Pondering what to have the grandkids help me cook for supper, I leaned on the refrigerator door, staring in at the contents like Silas Marner in one of his cataleptic trances. Finally seeing leftover Jamaica jerked chicken and leftover lamb shanks it hit me. Fajitas! I could get out some flour tortillas, some beans, some rice, fry up some green peppers and onions, add cheese and we’d have a meal fit for a… Charro!
This involved helping the kids learn how to use “leftovers“ and still make a fun and healthy meal. They learned to pull the chicken and lamb apart, then fry up the peppers and onions. This involved using sharp instruments, and heat!
Then they learned the finer points of boiling ranch style beans with ham hocks, and mixing onions, chopped peppers, peas and carrots in to the fried rice with a touch of saffron and turmeric to make it yellow.
The key to making all this edible for kids from four to twelve years of age was given to me by my son, their father, who said:
“Put enough salt and cheese on it and they will eat anything.”
We were putting out range cubes, or as we call them mascarote, when it hit me that there was a time, back some years ago, when money was a little tighter and ranchers didn’t pour sacks upon sacks of “cake” (or “ cupcakes” as my four year old granddaughter says) out for a herd of cattle. We were raising cattle when $.35 a pound for yearling steers was normal. My grandfather sold cattle by the head, instead of by the pound.

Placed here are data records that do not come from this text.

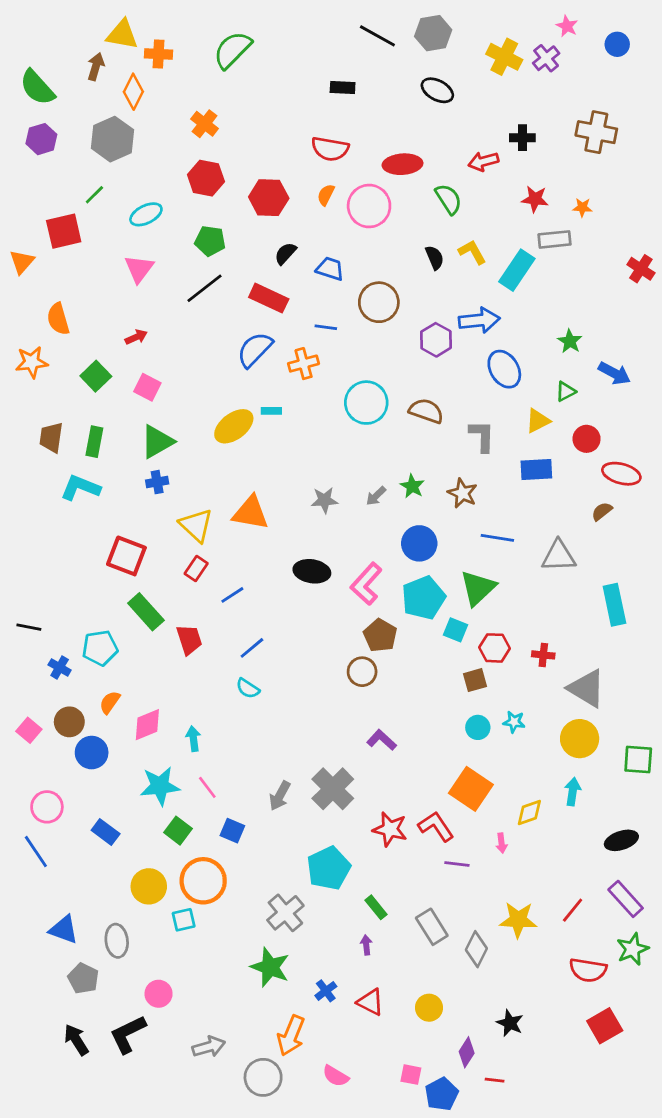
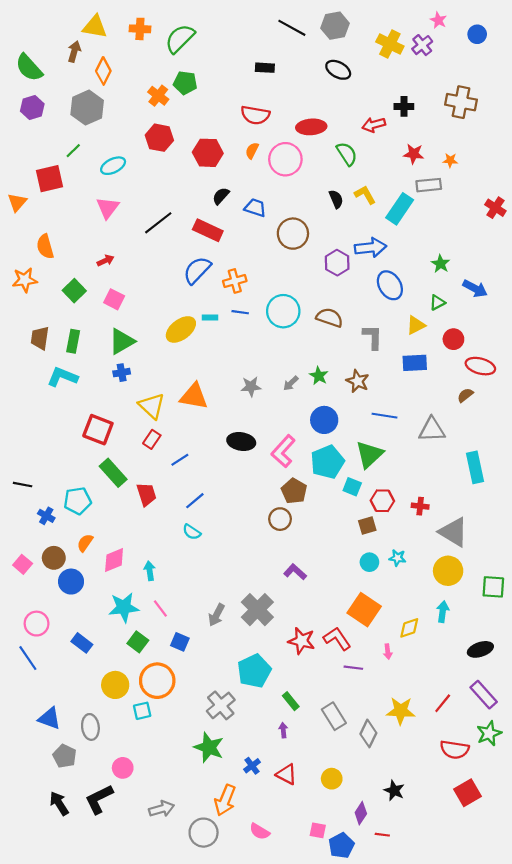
orange cross: (159, 54) -> (140, 29), moved
green pentagon: (210, 241) -> (185, 83), moved
blue line: (326, 327) -> (240, 312), moved

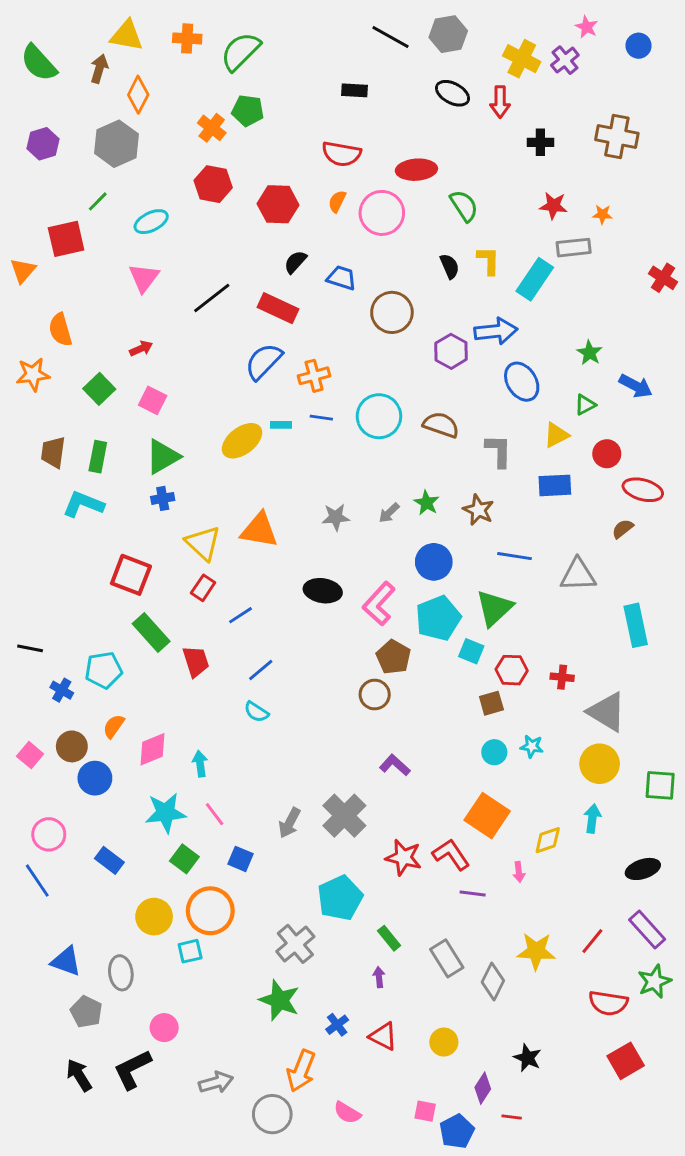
green semicircle: (29, 68) -> (39, 63), moved
red arrow: (374, 125) -> (500, 102), moved, turned -75
yellow L-shape: (365, 195) -> (489, 261), turned 30

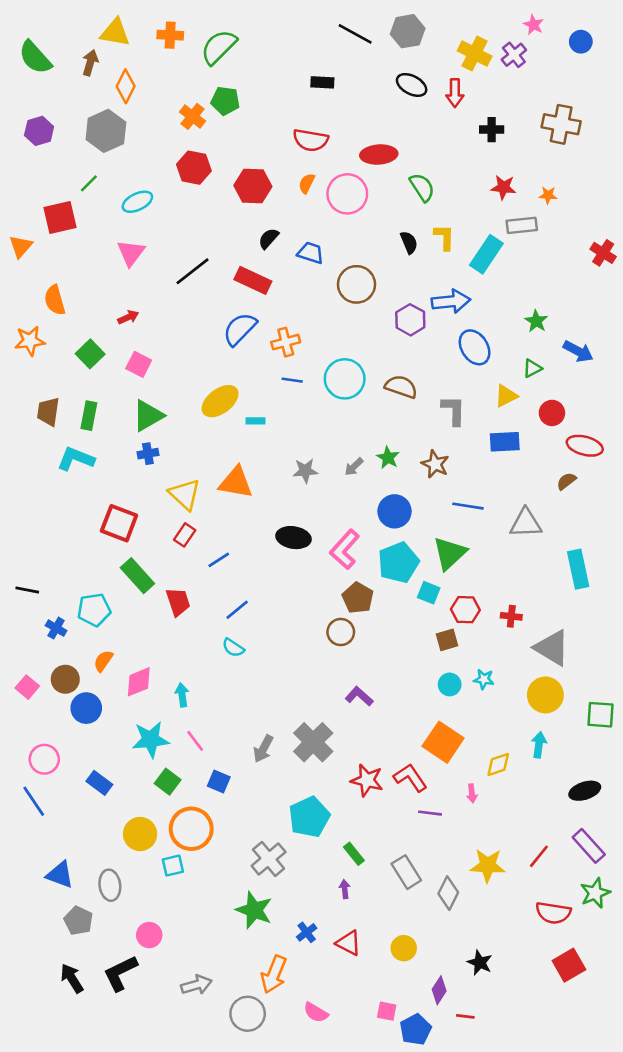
cyan rectangle: (281, 425) -> (255, 421), moved

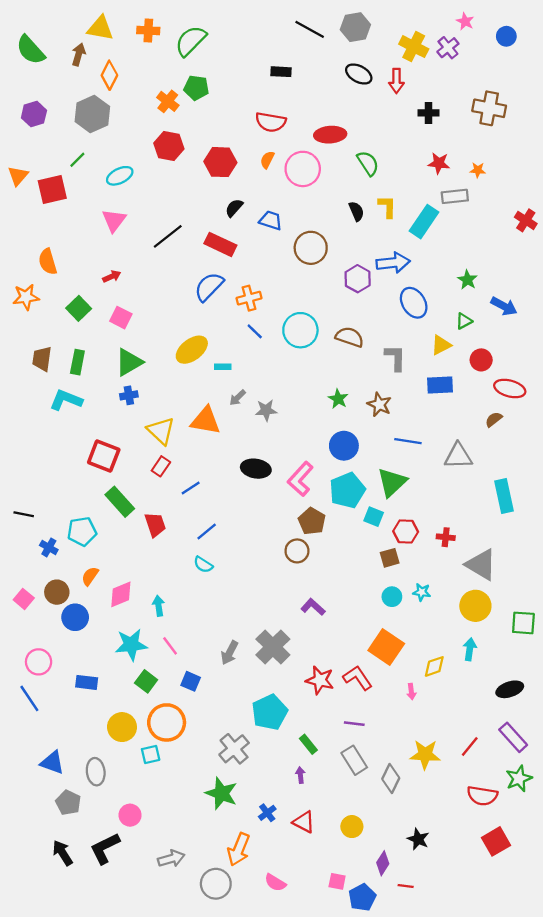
orange triangle: (21, 246) -> (18, 176), moved
blue line: (292, 380) -> (255, 331), turned 36
gray arrow: (354, 467) -> (238, 398), moved
blue rectangle: (99, 783) -> (87, 682), turned -30
purple line: (430, 813) -> (354, 724), moved

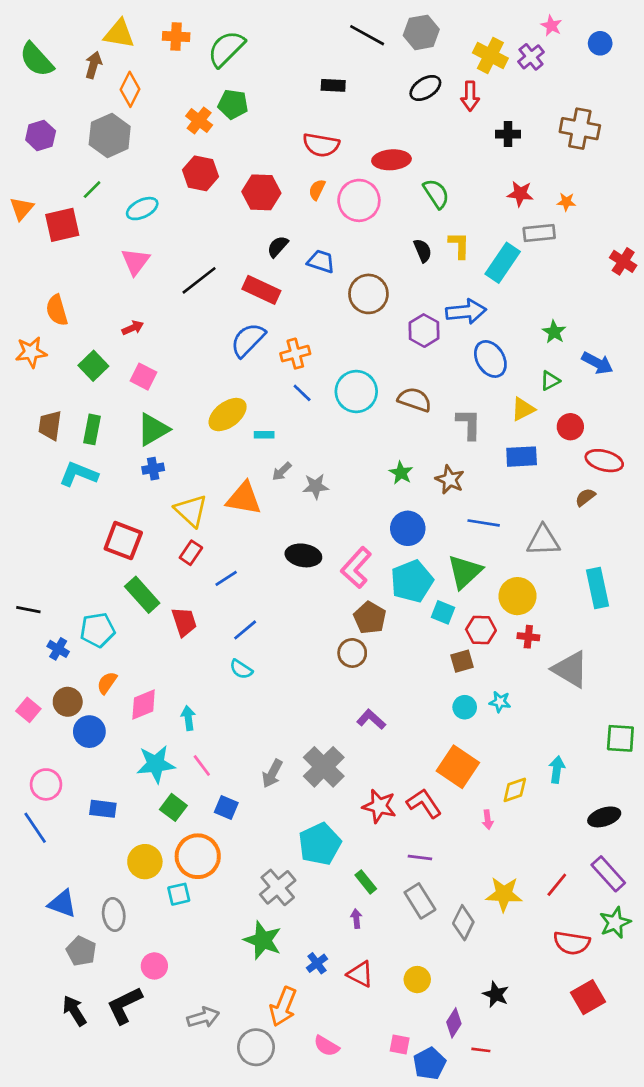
black ellipse: (359, 74) -> (425, 88), turned -60
yellow circle: (475, 606) -> (517, 596), moved

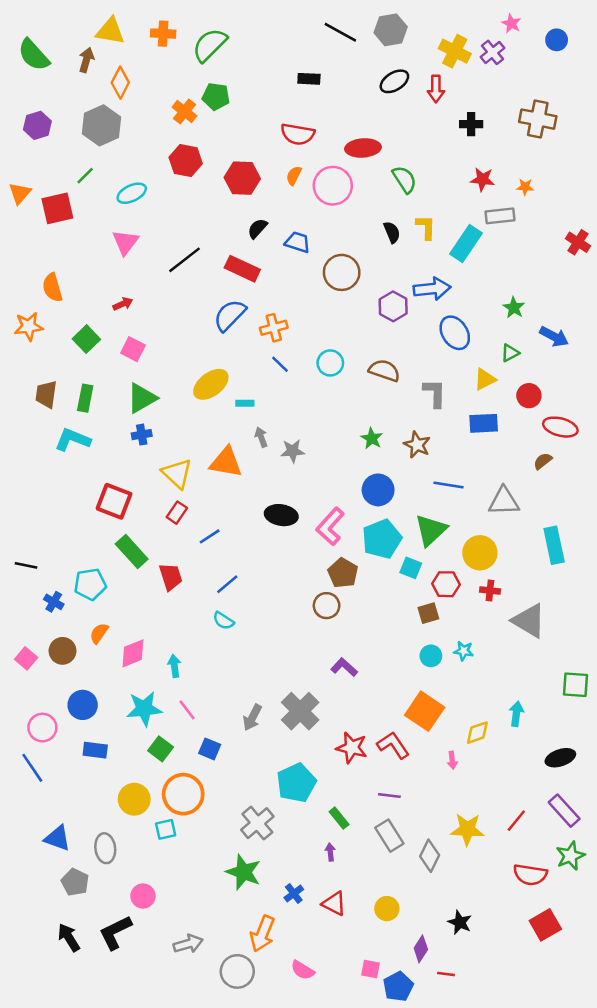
cyan circle: (356, 391) -> (330, 363), size x0.7
gray arrow: (282, 471) -> (261, 437), turned 114
blue circle: (89, 732) -> (83, 705), moved

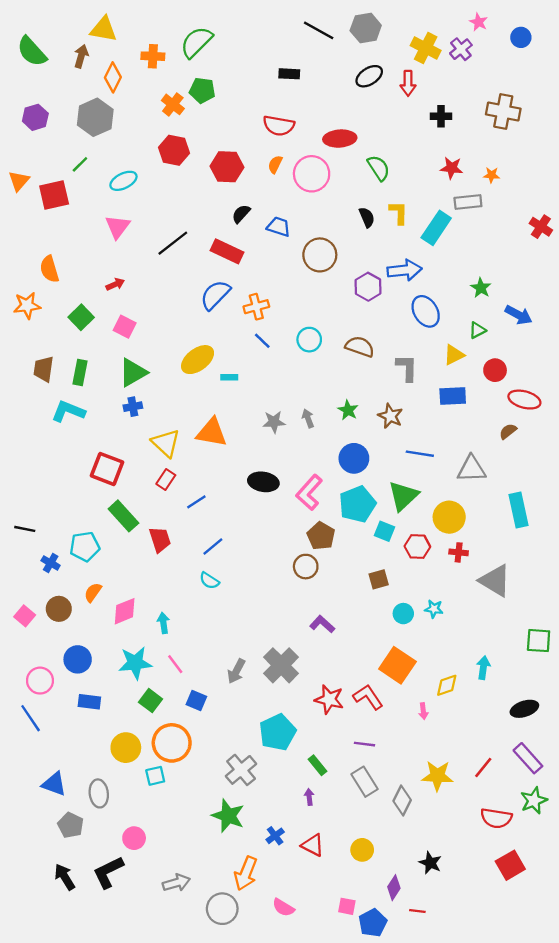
orange cross: (163, 34) -> (153, 56), moved
gray arrow: (261, 437) -> (308, 418), moved
brown square: (428, 613) -> (379, 579), moved

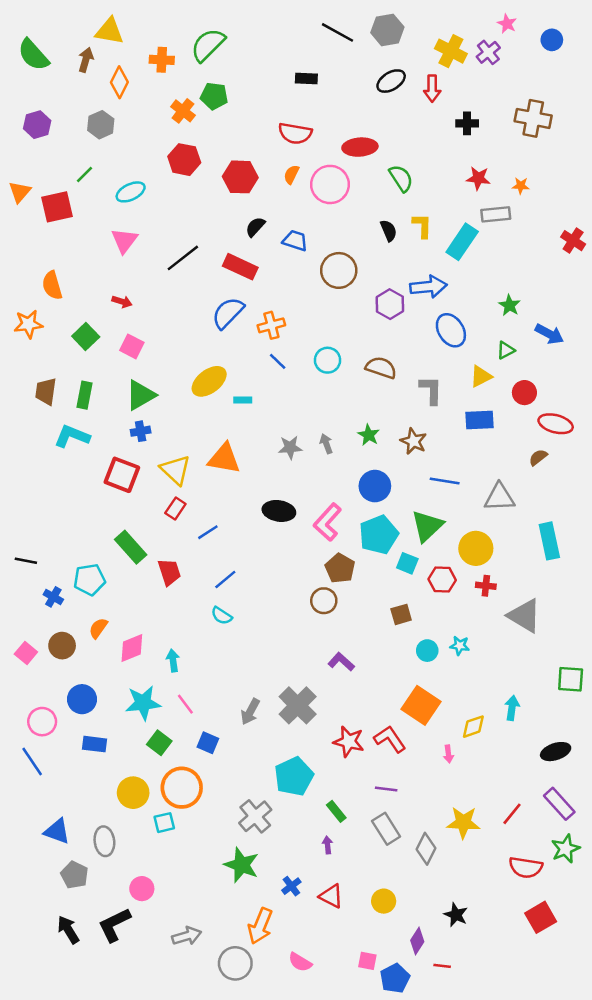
gray hexagon: (95, 117) -> (101, 125), size x0.7
red arrow: (115, 284) -> (122, 302), turned 42
red square: (107, 469) -> (122, 475), moved

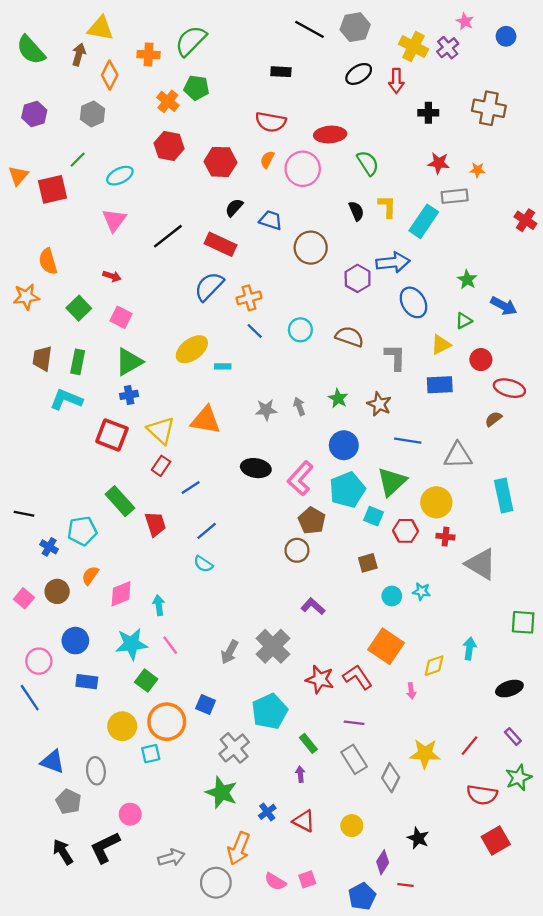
blue square: (208, 743) -> (206, 705), moved
purple rectangle: (559, 804) -> (513, 737), size x0.6
pink square: (367, 961) -> (307, 879), moved, turned -30

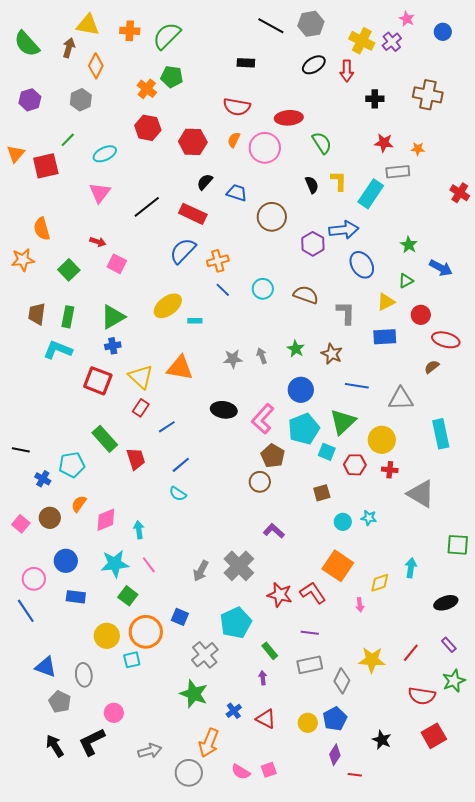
orange cross: (148, 55) -> (130, 31), moved
pink square: (121, 317) -> (117, 264), moved
gray rectangle: (354, 759) -> (310, 665), turned -70
black star: (418, 838) -> (382, 740), moved
blue pentagon: (362, 896) -> (335, 719), moved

One rancher pulled his pick-up out in the pasture, and as the cows gathered around the truck he spoke to them saying “You probably wonder why I called this meeting. Well, old girls, things are tough. It’s going to be a long winter. I’ll see you again in the spring.”
Another drove his ‘59 Chevy up to the long wooden feed trough, threw out a single bag of cubes as a hundred and fifty cows ran up. He said “Eat till you bust,” and got in his pick-up and drove away.
My favorite was my neighbor who explained how to winter a set of cattle on a single sack of cubes. “You put the sack over your saddle horn. You ride out amongst the cattle. When you see one laying down, ride to her. If she gets up – she don’t need no cubes. If she don’t get up – ain’t no use wasting cubes on her!”